Four Stages of Serverless (part 1)

Four Stages of Serverless (part 1)

This is part one, of a two part series on various serverless architectures.

In the process of migrating to the cloud, many companies take this opportunity to harness the cloud’s unique capabilities to achieve greater performance, scalability and elasticity by shifting towards serverless compute options. Going serverless can reduce the burden of managing infrastructure and reduce your cloud costs if utilized correctly.

Serverless, however, isn’t a silver bullet. Serverless can cost more while also being less performant.

Two key factors that effect serverless suitability:

  • What type of application is it?
  • What are the access patterns on the application?

That’s the importance of informed advice and guidance when migrating to or re-architecting in the cloud.

Today, we will examine two architecture at various stages of serverless.

Table of contents

Compute Delta

Reducing the compute delta between purchased compute and necessary compute is a primary way serverless can save you money.

The metric of compute delta is what we will be using to judge what serverless stage an architecture is at.

Compute Delta isn’t a perfect metric though. The delta can be reduced without changing your compute platform at all. Fine-tuned auto scaling or extremely predictive workloads can achieve a very low compute delta. Let’s ignore those edge cases for now and simply focus on reducing compute delta for our example application.

Example Application

For this series, our application will be a simple REST API.

Assumptions:

  • The REST API and the associated database experience volatile and unpredictable loads.
  • There is no auto scaling configuration that can match demand without large pre-provisioned capacity resulting in a large compute delta.

Stage 1 - Denial

Here’s where many companies begin. They are still using traditional compute resources like EC2 instances to run their applications and APIs. While it works, the compute delta is at it’s maximum for our thought experiment.

Architecture

Stage 1 Architecture

Stage 1 Architecture

Stage 1 Architecture

In this architecture, a REST API is deployed on EC2 instances in an auto scaling group, with an application load balancer out front.

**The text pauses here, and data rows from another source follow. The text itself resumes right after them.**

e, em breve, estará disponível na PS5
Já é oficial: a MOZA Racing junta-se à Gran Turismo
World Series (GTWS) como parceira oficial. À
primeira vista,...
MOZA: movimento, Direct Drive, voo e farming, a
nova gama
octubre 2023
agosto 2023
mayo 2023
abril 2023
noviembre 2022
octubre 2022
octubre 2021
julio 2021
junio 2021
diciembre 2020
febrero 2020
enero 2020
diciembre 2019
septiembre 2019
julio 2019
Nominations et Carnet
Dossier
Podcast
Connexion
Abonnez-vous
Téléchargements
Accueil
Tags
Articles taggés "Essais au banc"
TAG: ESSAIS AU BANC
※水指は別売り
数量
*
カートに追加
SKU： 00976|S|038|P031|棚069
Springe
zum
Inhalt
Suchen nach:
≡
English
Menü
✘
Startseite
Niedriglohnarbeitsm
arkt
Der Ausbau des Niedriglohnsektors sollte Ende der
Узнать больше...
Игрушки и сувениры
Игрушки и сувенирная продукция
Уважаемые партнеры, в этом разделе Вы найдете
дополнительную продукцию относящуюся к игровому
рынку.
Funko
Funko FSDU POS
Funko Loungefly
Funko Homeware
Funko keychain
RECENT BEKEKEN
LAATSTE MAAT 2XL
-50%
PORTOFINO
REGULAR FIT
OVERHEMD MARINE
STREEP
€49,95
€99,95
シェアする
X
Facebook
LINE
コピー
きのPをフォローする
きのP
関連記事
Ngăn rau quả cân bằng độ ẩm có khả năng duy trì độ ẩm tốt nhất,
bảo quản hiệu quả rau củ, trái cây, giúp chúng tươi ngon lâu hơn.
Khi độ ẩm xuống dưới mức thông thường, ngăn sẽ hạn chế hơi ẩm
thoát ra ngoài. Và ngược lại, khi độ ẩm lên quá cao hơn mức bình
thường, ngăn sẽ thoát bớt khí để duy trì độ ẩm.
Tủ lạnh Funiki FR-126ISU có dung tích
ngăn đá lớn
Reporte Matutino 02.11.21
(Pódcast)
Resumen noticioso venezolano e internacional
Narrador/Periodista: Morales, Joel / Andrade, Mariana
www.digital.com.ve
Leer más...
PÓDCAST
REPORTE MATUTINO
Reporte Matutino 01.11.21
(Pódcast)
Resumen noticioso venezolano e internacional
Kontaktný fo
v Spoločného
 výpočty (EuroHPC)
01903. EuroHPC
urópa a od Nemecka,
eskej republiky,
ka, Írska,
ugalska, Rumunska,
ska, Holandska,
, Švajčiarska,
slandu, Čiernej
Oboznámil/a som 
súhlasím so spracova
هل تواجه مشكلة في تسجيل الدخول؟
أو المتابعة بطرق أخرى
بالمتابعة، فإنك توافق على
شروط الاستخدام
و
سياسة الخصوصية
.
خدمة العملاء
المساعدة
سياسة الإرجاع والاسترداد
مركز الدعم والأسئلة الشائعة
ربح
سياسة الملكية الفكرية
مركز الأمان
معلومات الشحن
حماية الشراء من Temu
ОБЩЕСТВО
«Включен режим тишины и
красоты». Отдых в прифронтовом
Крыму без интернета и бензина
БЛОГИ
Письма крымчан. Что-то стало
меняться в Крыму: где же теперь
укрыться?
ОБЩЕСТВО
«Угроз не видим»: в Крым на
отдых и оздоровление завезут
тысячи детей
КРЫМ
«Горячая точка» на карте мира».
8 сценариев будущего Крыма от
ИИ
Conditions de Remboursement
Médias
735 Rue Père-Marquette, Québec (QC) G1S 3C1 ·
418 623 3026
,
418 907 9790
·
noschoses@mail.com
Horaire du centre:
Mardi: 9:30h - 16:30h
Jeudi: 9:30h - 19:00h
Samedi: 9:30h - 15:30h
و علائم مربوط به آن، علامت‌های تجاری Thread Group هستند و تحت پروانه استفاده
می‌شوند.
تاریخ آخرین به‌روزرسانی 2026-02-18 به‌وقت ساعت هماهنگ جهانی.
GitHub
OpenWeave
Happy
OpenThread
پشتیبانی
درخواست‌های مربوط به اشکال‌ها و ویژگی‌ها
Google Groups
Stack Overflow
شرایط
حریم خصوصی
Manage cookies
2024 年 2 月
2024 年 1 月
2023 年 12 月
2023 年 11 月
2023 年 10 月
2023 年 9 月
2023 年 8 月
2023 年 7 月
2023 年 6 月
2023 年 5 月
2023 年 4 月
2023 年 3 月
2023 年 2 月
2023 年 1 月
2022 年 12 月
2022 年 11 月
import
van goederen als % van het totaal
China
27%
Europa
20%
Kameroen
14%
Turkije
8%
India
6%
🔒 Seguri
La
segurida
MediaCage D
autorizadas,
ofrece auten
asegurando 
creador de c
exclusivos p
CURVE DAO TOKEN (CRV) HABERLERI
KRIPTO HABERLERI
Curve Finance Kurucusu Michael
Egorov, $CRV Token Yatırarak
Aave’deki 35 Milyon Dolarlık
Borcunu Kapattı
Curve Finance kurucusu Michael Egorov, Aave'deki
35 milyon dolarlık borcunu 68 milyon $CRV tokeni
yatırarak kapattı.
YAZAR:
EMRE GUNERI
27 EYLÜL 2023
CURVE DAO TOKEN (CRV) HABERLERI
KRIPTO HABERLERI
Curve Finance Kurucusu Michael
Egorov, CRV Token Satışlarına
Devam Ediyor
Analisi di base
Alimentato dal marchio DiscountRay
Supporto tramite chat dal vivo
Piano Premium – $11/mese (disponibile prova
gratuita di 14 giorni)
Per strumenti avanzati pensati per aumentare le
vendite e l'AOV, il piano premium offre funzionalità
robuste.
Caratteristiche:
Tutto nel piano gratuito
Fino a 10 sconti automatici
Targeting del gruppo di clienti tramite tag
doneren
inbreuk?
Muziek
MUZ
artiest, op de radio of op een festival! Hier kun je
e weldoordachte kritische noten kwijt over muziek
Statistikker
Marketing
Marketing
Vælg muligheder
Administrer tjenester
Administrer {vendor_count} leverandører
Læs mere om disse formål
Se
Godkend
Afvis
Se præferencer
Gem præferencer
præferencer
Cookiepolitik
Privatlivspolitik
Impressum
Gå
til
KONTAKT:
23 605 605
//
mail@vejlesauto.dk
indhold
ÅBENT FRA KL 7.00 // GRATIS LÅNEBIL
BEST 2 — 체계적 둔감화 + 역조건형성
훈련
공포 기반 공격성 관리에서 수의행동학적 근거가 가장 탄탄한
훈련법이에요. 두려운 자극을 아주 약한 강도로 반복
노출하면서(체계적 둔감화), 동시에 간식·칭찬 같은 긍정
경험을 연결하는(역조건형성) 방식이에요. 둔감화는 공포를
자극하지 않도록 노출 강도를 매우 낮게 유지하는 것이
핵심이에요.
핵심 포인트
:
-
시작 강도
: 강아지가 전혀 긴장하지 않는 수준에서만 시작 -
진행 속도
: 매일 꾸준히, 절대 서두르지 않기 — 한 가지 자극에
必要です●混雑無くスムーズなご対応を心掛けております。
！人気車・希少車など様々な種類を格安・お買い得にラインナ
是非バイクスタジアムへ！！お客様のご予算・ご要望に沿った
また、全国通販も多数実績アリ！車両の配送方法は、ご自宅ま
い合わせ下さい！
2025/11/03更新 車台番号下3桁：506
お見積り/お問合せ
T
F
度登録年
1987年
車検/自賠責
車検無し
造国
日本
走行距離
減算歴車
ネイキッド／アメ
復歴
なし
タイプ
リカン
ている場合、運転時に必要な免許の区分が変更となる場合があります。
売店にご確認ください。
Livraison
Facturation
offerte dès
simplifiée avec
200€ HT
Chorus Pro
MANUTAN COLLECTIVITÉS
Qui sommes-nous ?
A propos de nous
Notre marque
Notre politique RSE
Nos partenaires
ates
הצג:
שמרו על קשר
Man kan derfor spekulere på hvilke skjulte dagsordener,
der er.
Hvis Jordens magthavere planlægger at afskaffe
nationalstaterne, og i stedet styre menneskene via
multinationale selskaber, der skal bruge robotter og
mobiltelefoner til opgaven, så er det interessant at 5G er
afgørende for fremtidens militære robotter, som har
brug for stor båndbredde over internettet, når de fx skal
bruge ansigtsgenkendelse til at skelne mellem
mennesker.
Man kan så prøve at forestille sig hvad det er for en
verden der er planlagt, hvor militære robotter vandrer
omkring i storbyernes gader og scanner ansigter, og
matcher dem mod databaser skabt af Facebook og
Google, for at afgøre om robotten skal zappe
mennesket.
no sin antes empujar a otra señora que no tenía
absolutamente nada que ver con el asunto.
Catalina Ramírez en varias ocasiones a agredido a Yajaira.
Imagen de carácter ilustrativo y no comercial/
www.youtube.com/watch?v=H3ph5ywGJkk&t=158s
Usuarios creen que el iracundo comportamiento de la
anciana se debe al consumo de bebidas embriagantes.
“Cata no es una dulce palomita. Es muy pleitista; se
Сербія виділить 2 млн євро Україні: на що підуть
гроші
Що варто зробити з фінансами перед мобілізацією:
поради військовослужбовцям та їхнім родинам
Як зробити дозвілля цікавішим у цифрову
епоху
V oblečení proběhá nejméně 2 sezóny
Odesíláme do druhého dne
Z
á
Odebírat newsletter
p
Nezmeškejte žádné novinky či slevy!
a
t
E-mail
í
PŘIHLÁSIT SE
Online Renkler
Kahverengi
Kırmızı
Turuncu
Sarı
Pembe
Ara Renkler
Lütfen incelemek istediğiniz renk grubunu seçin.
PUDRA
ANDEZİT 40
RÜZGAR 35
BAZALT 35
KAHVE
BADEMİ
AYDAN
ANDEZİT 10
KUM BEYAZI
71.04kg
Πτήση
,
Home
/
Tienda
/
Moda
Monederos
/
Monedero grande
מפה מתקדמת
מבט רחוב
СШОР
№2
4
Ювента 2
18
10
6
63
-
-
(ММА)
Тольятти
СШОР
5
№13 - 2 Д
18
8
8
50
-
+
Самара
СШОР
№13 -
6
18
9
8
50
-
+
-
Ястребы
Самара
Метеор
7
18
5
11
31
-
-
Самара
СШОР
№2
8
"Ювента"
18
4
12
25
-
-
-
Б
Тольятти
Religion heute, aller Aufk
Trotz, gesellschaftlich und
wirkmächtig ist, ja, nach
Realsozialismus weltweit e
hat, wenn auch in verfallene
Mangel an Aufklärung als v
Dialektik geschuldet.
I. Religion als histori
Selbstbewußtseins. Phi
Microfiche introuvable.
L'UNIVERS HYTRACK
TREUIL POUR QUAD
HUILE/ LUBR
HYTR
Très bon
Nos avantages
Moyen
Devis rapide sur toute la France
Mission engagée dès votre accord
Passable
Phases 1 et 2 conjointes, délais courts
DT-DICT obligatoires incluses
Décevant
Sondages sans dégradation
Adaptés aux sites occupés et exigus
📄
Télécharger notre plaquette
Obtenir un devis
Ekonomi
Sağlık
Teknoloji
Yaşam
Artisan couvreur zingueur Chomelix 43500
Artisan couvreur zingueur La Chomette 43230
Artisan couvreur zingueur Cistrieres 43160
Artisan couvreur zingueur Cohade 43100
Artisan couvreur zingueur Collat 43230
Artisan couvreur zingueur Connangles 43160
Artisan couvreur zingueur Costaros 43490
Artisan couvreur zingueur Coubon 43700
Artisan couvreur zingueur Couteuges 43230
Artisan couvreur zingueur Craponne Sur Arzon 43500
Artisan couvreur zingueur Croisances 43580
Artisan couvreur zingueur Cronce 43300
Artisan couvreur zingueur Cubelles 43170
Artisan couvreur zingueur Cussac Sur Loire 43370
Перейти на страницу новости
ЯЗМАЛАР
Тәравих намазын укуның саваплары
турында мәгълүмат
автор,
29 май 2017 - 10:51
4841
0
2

The EC2 and RDS instances are likely over-provisioned so they can handle peak loads, leading to wasted costs during non-peak times.

Our example application has highly volatile traffic and that requires the auto scaling group to maintain a large compute capacity buffer so it has enough time to scale up if demand rapidly increases.

This is worst case, and is a prime candidate for a migration to serverless infrastructure. It’s highly likely that this application will reduce operational costs and be more performant when migrated to serverless.

Code

VPC

export class BaseStack extends Stack {
  vpc: ec2.IVpc;
  constructor(scope: Construct, id: string, props: BaseStackProps) {
    super(scope, id, props);

    this.vpc = new ec2.Vpc(this, 'VPC', {
        maxAzs: 2,
        createInternetGateway: true,
        subnetConfiguration: [
            {
                name: 'public',
                subnetType: ec2.SubnetType.PUBLIC,
            },
            {
                name: 'private',
                subnetType: ec2.SubnetType.PRIVATE_WITH_EGRESS,
            }
        ],
        natGateways: 1,
        ipAddresses: ec2.IpAddresses.cidr(props.cidr),
    })

  }
}

We’re creating a two tier network.

  • Public
  • Private (with NAT Gateway for egress)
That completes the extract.